E sul tema della “Bellezza”, da coniugare necessariamente ai cento e più paesaggi culturali isolani, giunge acuto anche il pensiero di papa Francesco, nella sua rivoluzionaria Laudato Sì, quando raccomanda agli architetti che
«non basta la ricerca della bellezza nel progetto, perché ha valore servire un altro tipo di bellezza: la qualità della vita delle persone, la loro armonia con l’ambiente, l’incontro e l’aiuto reciproco. (…) Non c’è bellezza senza consapevolezza verso il passato e verso le generazioni future. La bellezza di cui abbiamo bisogno non è evasione del presente, non c’è infatti bellezza senza storia, senza una forte responsabilità collettiva».

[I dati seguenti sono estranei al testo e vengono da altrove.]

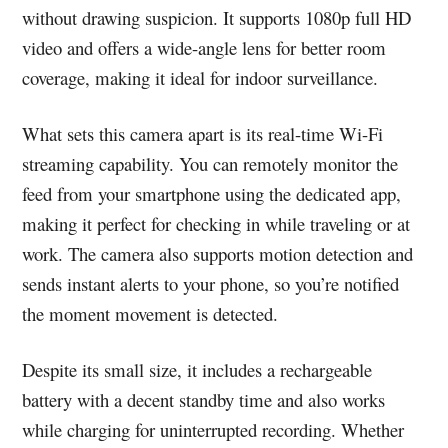
without drawing suspicion. It supports 1080p full HD
video and offers a wide-angle lens for better room
coverage, making it ideal for indoor surveillance.
What sets this camera apart is its real-time Wi-Fi
streaming capability. You can remotely monitor the
feed from your smartphone using the dedicated app,
making it perfect for checking in while traveling or at
work. The camera also supports motion detection and
sends instant alerts to your phone, so you’re notified
the moment movement is detected.
Despite its small size, it includes a rechargeable
battery with a decent standby time and also works
while charging for uninterrupted recording. Whether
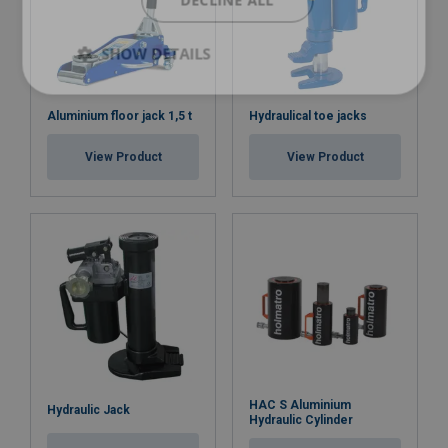
DECLINE ALL
SHOW DETAILS
Aluminium floor jack 1,5 t
Hydraulical toe jacks
View Product
View Product
HAC S Aluminium
Hydraulic Jack
Hydraulic Cylinder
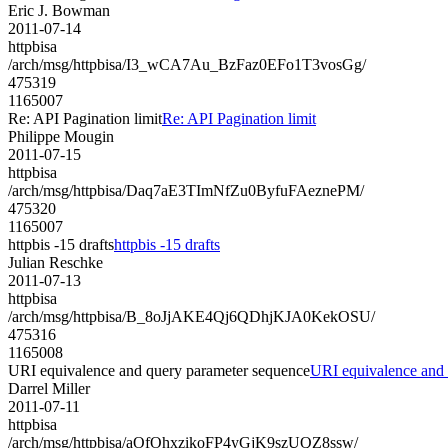
Eric J. Bowman
2011-07-14
httpbisa
/arch/msg/httpbisa/I3_wCA7Au_BzFaz0EFo1T3vosGg/
475319
1165007
Re: API Pagination limit
Re: API Pagination limit
Philippe Mougin
2011-07-15
httpbisa
/arch/msg/httpbisa/Daq7aE3TImNfZu0ByfuFAeznePM/
475320
1165007
httpbis -15 drafts
httpbis -15 drafts
Julian Reschke
2011-07-13
httpbisa
/arch/msg/httpbisa/B_8oJjAKE4Qj6QDhjKJA0KekOSU/
475316
1165008
URI equivalence and query parameter sequence
URI equivalence and 
Darrel Miller
2011-07-11
httpbisa
/arch/msg/httpbisa/aOfOhxzikoFP4yGjK9szUQZ8ssw/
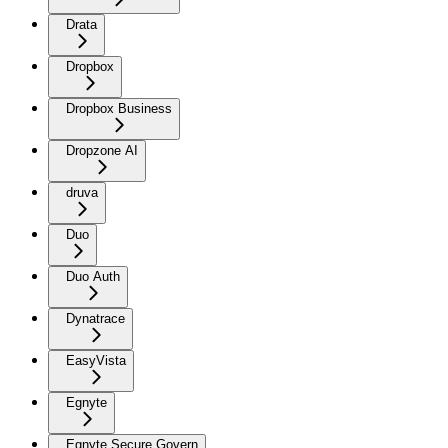
Drata
Dropbox
Dropbox Business
Dropzone AI
druva
Duo
Duo Auth
Dynatrace
EasyVista
Egnyte
Egnyte Secure Govern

E accanto alla “Bellezza”, un’altra ineludibile e cruciale questione posta dai musei in genere, e in particolare da quelli etnografici, è il rapporto con la memoria e la storia culturale, nelle sue diverse accezioni di forme materiali ed imma- teriali, del territorio. E allora vale la pena richiamare le parole di Antonino Buttitta, quando dice che «la memoria è l’orizzonte di senso che sconfigge la morte e salva le parole e gli atti di ognuno di noi dal consumo definitivo ed eterno. La memoria è vita, è la vita». I Musei etnografici, dunque, non propongono un viaggio nostalgico nel tempo e nello spazio, all’interno di forme di cultura rubricate in un passato che non ritorna, alla ricerca di una memoria collettiva perduta, ma ci interrogano sulla necessità di un riscoperta consapevole di tale cultura.

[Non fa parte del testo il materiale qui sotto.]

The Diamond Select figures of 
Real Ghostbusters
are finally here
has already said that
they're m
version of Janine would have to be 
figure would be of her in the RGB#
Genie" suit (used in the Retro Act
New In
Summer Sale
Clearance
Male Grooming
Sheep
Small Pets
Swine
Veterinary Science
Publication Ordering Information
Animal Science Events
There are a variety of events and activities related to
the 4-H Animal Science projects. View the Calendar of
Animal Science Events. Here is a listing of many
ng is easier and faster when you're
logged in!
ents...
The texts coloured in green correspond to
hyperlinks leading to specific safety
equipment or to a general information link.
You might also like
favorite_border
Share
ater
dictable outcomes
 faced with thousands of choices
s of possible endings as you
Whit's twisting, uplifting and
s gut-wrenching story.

«Riappropriazione che è possibile – scrive ancora il compianto studioso palermitano – se non si risolve nella mera raccolta e mitizzazione museografica e archivistica di forme materiali o orali di cultura, ma si dispone all’assunzione, senza compiacimenti estetizzanti e senza snobistico distacco, di tali fatti nel proprio orizzonte ideologico. Di riconoscerli insomma come momenti della nostra storia individuale e collettiva, dunque tratti distintivi della nostra identità.
Gli strumenti di cui si serve il pastore per il suo lavoro quotidiano, di memoria millenaria, il battito ritmico del telaio della donna, per riferirci solo a due immagini di questo mondo perduto, non sono l’altro da noi: sono il fondo segreto di noi stessi, spesso la nostra infanzia, in ogni caso il nostro passato culturale che giorno dopo giorno ci siamo imposti di rinnegare a noi stessi e agli altri, non per scrivere la nostra storia, ma la cronaca quotidiana del grigio percorso lungo cui abbiamo consumato la nostra vita ».

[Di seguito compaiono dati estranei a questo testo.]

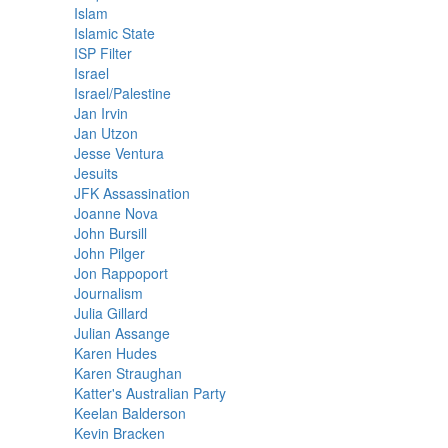
Islam
Islamic State
ISP Filter
Israel
Israel/Palestine
Jan Irvin
Jan Utzon
Jesse Ventura
Jesuits
JFK Assassination
Joanne Nova
John Bursill
John Pilger
Jon Rappoport
Journalism
Julia Gillard
Julian Assange
Karen Hudes
Karen Straughan
Katter's Australian Party
Keelan Balderson
Kevin Bracken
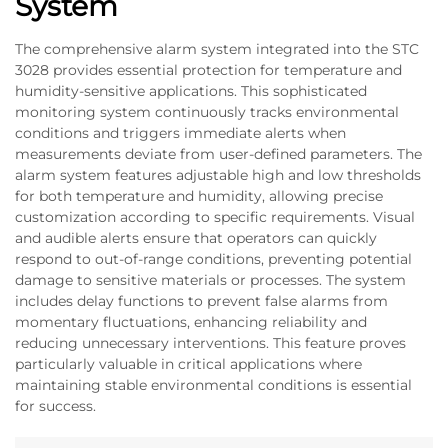
System
The comprehensive alarm system integrated into the STC
3028 provides essential protection for temperature and
humidity-sensitive applications. This sophisticated
monitoring system continuously tracks environmental
conditions and triggers immediate alerts when
measurements deviate from user-defined parameters. The
alarm system features adjustable high and low thresholds
for both temperature and humidity, allowing precise
customization according to specific requirements. Visual
and audible alerts ensure that operators can quickly
respond to out-of-range conditions, preventing potential
damage to sensitive materials or processes. The system
includes delay functions to prevent false alarms from
momentary fluctuations, enhancing reliability and
reducing unnecessary interventions. This feature proves
particularly valuable in critical applications where
maintaining stable environmental conditions is essential
for success.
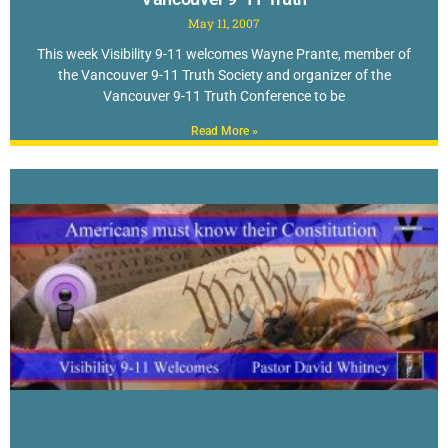
May 11, 2007
This week Visibility 9-11 welcomes Wayne Prante, member of
the Vancouver 9-11 Truth Society and organizer of the
Vancouver 9-11 Truth Conference to be
Read More »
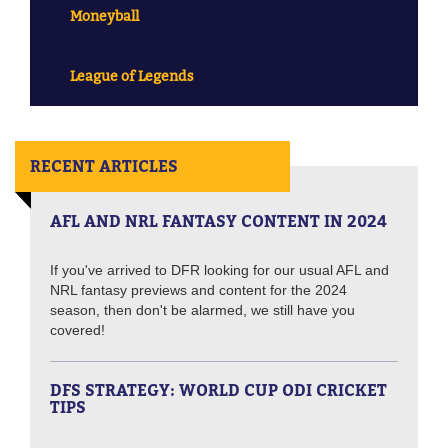
Moneyball
League of Legends
RECENT ARTICLES
AFL AND NRL FANTASY CONTENT IN 2024
If you've arrived to DFR looking for our usual AFL and
NRL fantasy previews and content for the 2024
season, then don't be alarmed, we still have you
covered!
DFS STRATEGY: WORLD CUP ODI CRICKET
TIPS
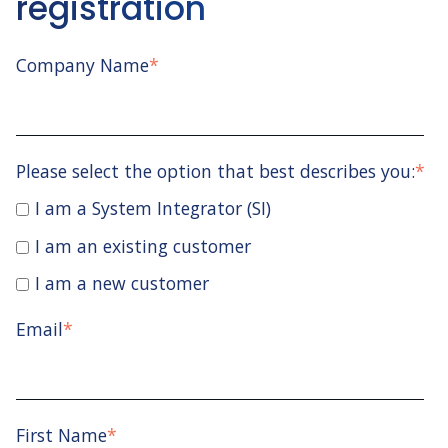
registration
Company Name
*
Please select the option that best describes you:
*
I am a System Integrator (SI)
I am an existing customer
I am a new customer
Email
*
First Name
*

Dialoghi Mediterranei, n.28, novembre 2017
Riferimenti bibliografici
A. Buttitta, Preliminari alla museografia etnoantropologica, in J. Cuisenier-J. Vibaek, Museo e cultura, Sellerio Palermo 2002: 35-41
A. Buttitta, Orizzonti della memoria. Conversazioni con Antonino Cusumano, Di Lorenzo Alcamo 2015: 199-200
A. Cusumano, Senso del luogo e senso dell’appartenenza, in “Archivio Antropologico Mediterraneo”, anno V/VII, 2002-2004, n.5-7:47-56
S. Settis, Il mondo salverà la bellezza?, Ponte delle Grazie Firenze 2015
S. Todesco, Beni culturali e territorio. Esibire patrimoni, negoziare identità, in “Dialoghi Mediterranei”, n.24, marzo 2017.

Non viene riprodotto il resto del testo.